Title: Primary Energy Use of Residential Buildings – Implications of materials, modelling and design approaches
Subject: Building Technology
Faculty: Faculty of Technology
Date: Wednesday 15 March 2017 at 1.00 pm
Place: Room M1083 (Södrasalen), building M, Växjö
External reviewer: Professor Jan-Olof Dalenbäck, Chalmers, Gothenburg, Sweden
Examining committee: Professor Anne Grete Hestnes, Norwegian University of Science and Technology, Trondheim, Norway
Professor Folke Björk, KTH, Stockholm, Sweden
Professor Jesper Arfvidsson, Lund University, Sweden
Chairman: Professor Ann-Charlotte Larsson, Department of Built Enviroment and Energy Technology, Linnaeus University
Supervisor: Professor Leif Gustavsson, Department of Built Enviroment and Energy Technology, Linnaeus University
Examiner: Dr Krushna Mahapatra, Department of Built Enviroment and Energy Technology, Linnaeus University
Spikning: Wednesday 22 February 2017 at 10.00 am at the University library in Växjö
The building sector is a major user of primary energy and large emitter of greenhouse gas emissions. The construction, operation and disposal of buildings are associated with various energy- and material-related sustainability challenges. Climate change may affect buildings in diverse ways, including their thermal performance, indoor environment and deterioration of building components. Thus, buildings can play a crucial role in the transition to a sustainable society. Different strategies, including improved energy efficiency, substitution of carbon intensive materials and fuels, efficient energy supply can be employed for this purpose. In this thesis, implications of different insulation materials, modelling and design strategies on primary energy use of residential buildings are studied using a system analysis methodology with a life cycle perspective. The analyses focus on production primary energy and CO2 emission implications of different insulation materials in optimising building envelope components. Uncertainties related to modelling input parameters and assumptions and how they influence energy balance calculations of buildings as well as energy savings of different energy efficiency measures are also studied. Further, various design strategies and measures are analysed to optimise the operation and production energy use of buildings as well as their interaction with different energy supply systems under current and future climate scenarios.

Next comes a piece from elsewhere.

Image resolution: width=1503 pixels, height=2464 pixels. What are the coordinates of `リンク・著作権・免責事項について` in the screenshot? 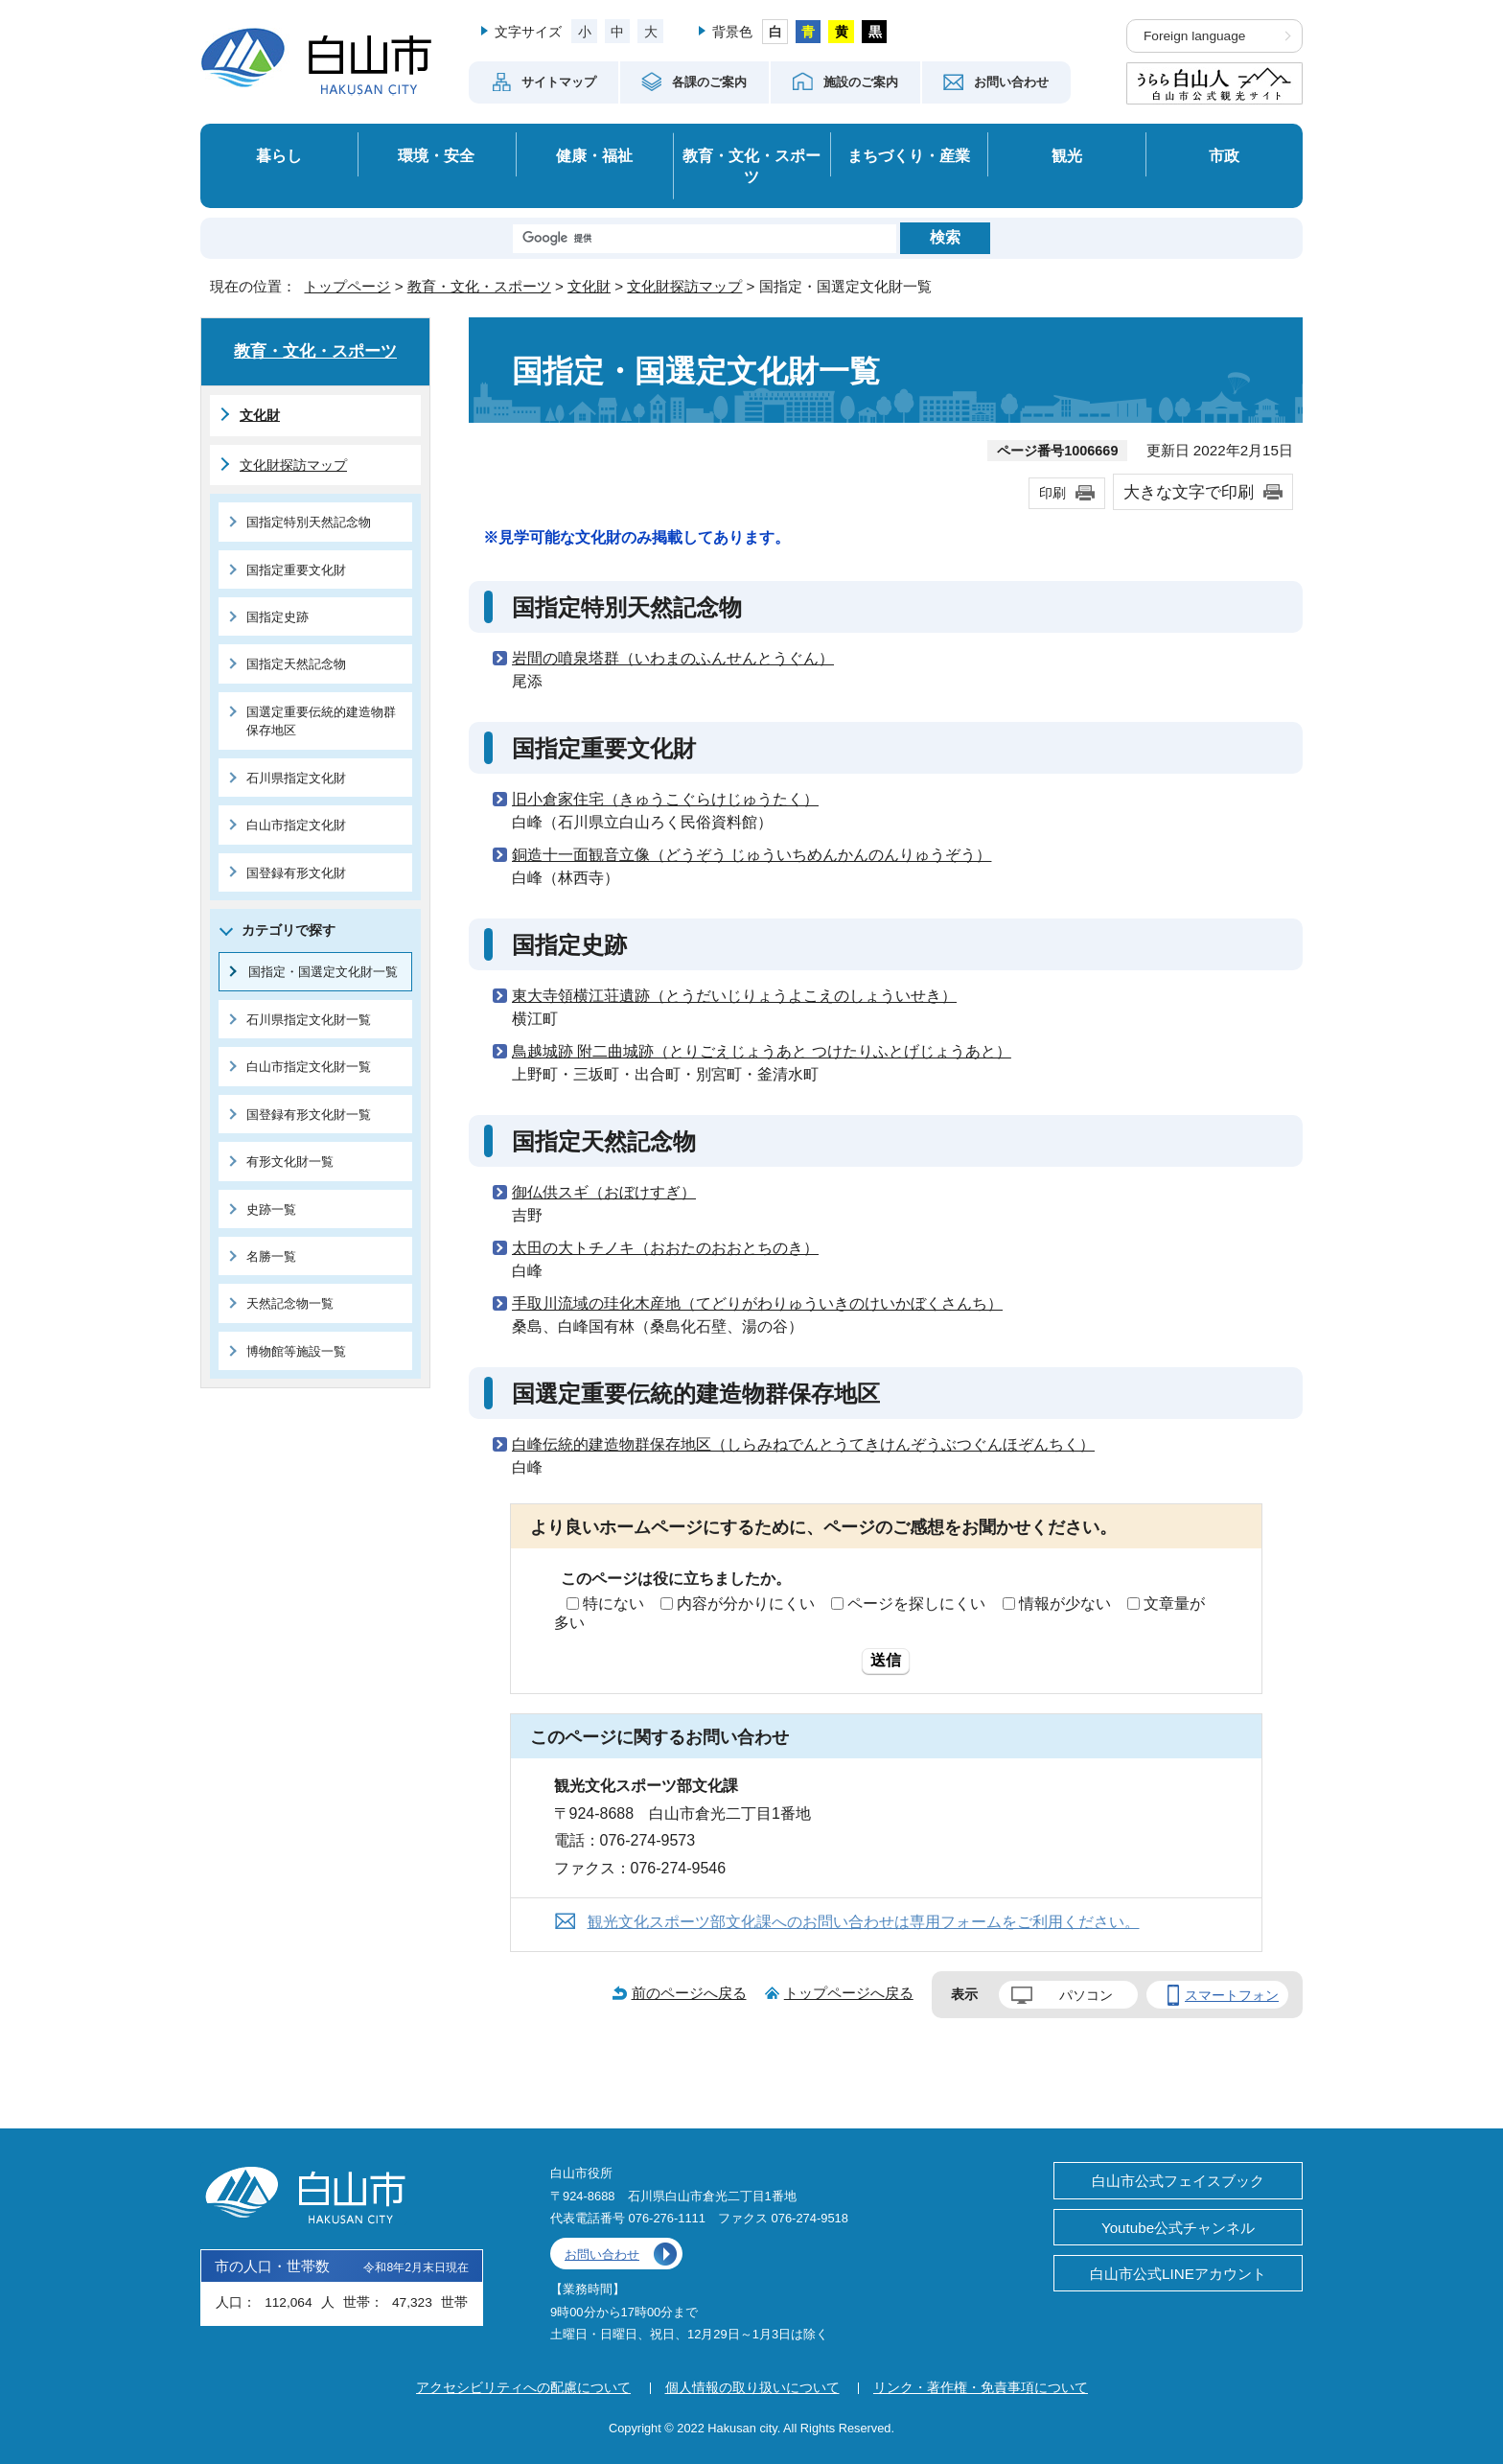 It's located at (980, 2387).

The results show that application of extra insulation to building envelope components reduces operating primary energy use but also leads to increased primary energy and CO2 emissions from insulation material production. Input data and assumptions for building energy balance simulations vary widely in the Swedish context giving significant differences in calculated energy demand. Among the considered parameters, indoor air temperature, internal heat gains and efficiency of ventilation heat recovery have significant impacts on simulated building energy performance as well as on energy efficiency measures. Significant reductions are achieved in operation final and primary energy demands while overheating is avoided or greatly reduced when different design strategies and measures are implemented. Overall, the results suggest that significant primary energy reductions are achievable under climate change, if new buildings are designed with appropriate strategies.